A fintech client's outbound campaign dropped from 38% answer rate to 14% over four days in March 2025. No script change. No timing change. No list change. The number had been flagged as "Spam Likely" by Hiya after hitting 340 calls on day two — twice the safe daily ceiling for a number under 30 days old. By the time we found it, the number was burnt and the campaign calendar had to move two weeks. That two-week delay cost the client roughly 800 missed conversations. This post is the playbook we built afterwards.
How carrier spam-flagging actually works in the UK (and why it's silent)
Carriers do not phone you to say your number has been flagged. There is no webhook, no alert email, no dashboard notification from BT Wholesale or the mobile networks. The flag propagates silently through a distributed label network and the first signal you get is a quiet slide in answer rate that most ops teams attribute to list quality or time-of-day friction.
When a call leaves your SIP trunk, it carries a CLI (Calling Line Identification). The terminating carrier checks that CLI against its own internal analytics: call velocity, complaint history, call duration patterns, and whether the number appears on crowdsourced spam databases. If the score crosses a threshold, the carrier either suppresses the call or passes a label to the handset app — iPhone's Silence Unknown Callers, Android's Call Screen, or the OEM call-screening layer built into Samsung and Google Pixel devices.
Third-party analytics providers — Hiya, First Orion, YouMail — run separate label networks. They aggregate user reports, call pattern data, and business registrations, then surface labels via OS integrations: Hiya in Samsung's native dialler; First Orion in T-Mobile/EE's branded caller ID; YouMail in its own app and some B2B softphones.

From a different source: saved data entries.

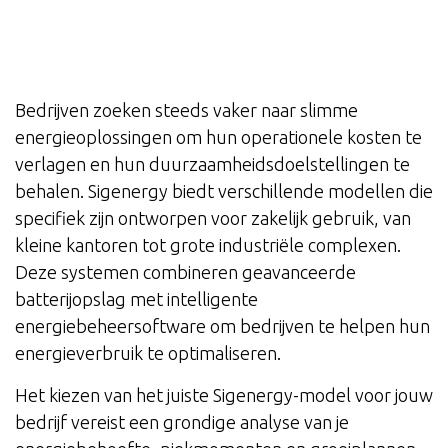
Bedrijven zoeken steeds vaker naar slimme
energieoplossingen om hun operationele kosten te
verlagen en hun duurzaamheidsdoelstellingen te
behalen. Sigenergy biedt verschillende modellen die
specifiek zijn ontworpen voor zakelijk gebruik, van
kleine kantoren tot grote industriële complexen.
Deze systemen combineren geavanceerde
batterijopslag met intelligente
energiebeheersoftware om bedrijven te helpen hun
energieverbruik te optimaliseren.
Het kiezen van het juiste Sigenergy-model voor jouw
bedrijf vereist een grondige analyse van je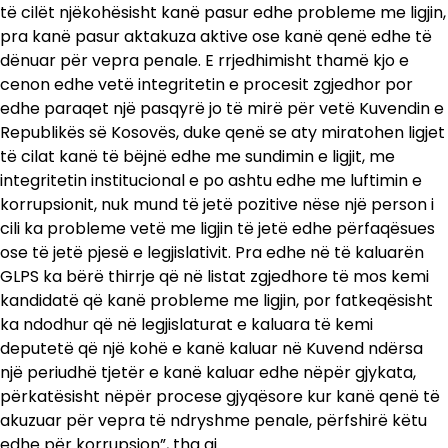
të cilët njëkohësisht kanë pasur edhe probleme me ligjin,
pra kanë pasur aktakuza aktive ose kanë qenë edhe të
dënuar për vepra penale. E rrjedhimisht thamë kjo e
cenon edhe vetë integritetin e procesit zgjedhor por
edhe paraqet një pasqyrë jo të mirë për vetë Kuvendin e
Republikës së Kosovës, duke qenë se aty miratohen ligjet
të cilat kanë të bëjnë edhe me sundimin e ligjit, me
integritetin institucional e po ashtu edhe me luftimin e
korrupsionit, nuk mund të jetë pozitive nëse një person i
cili ka probleme vetë me ligjin të jetë edhe përfaqësues
ose të jetë pjesë e legjislativit. Pra edhe në të kaluarën
GLPS ka bërë thirrje që në listat zgjedhore të mos kemi
kandidatë që kanë probleme me ligjin, por fatkeqësisht
ka ndodhur që në legjislaturat e kaluara të kemi
deputetë që një kohë e kanë kaluar në Kuvend ndërsa
një periudhë tjetër e kanë kaluar edhe nëpër gjykata,
përkatësisht nëpër procese gjyqësore kur kanë qenë të
akuzuar për vepra të ndryshme penale, përfshirë këtu
edhe për korrupsion”, tha ai.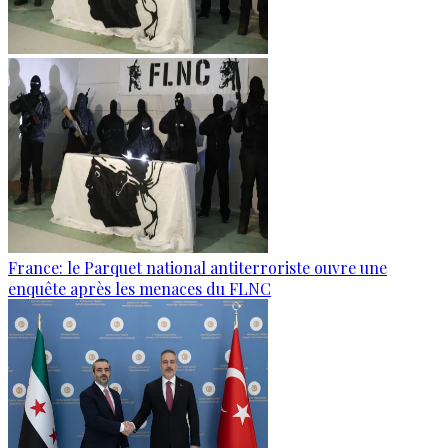
France: le Parquet national antiterroriste ouvre une
enquête après les menaces du FLNC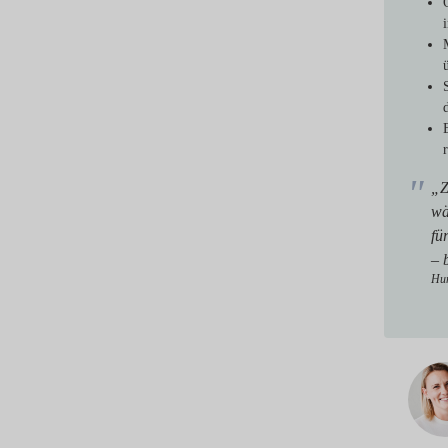
„Z
wä
fü
– 
Hun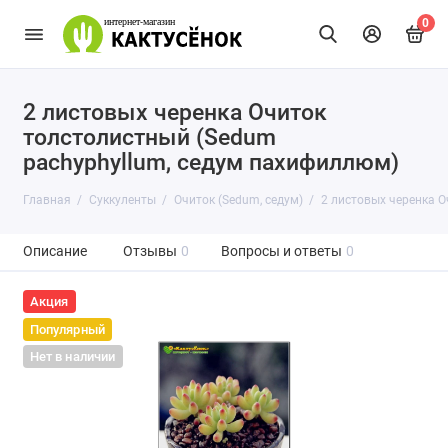
0
2 листовых черенка Очиток
толстолистный (Sedum
pachyphyllum, седум пахифиллюм)
Главная
Суккуленты
Очиток (Sedum, седум)
2 листовых черенка О
Описание
Отзывы
0
Вопросы и ответы
0
Акция
Популярный
Нет в наличии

The catch: the flag applies at the label network level, not the carrier level. A number can be clean on EE's network and flagged in Hiya's database simultaneously. Your answer rate blends both states, so the drop looks gradual rather than binary.
Hiya, First Orion, and YouMail: the three networks that label your number
| Network | Handset reach (UK) | Business dispute path | Flag speed |
|---|---|---|---|
| Hiya | Samsung native dialler, Hiya app (~6M UK downloads) | hiyaphone.com/en/business — requires business verification | 24–72 hrs to flag; 5 business days to dispute |
| First Orion | T-Mobile/EE via CNAM; partner integrations | firstorion.com partner portal — business registration required | 48–96 hrs to flag; 7–14 days to dispute |
| YouMail | YouMail app; B2B softphone integrations | robocallindex.com — report submission only, no formal dispute | Hours to flag; no guaranteed removal timeline |
Hiya is the most consequential for UK voice campaigns because of its Samsung integration. On the flagship Galaxy S series — the dominant Android handset in the UK B2C market — Hiya's label appears inline on the incoming call screen before the user even picks up. A "Spam Risk" label at that moment is effectively a declined call.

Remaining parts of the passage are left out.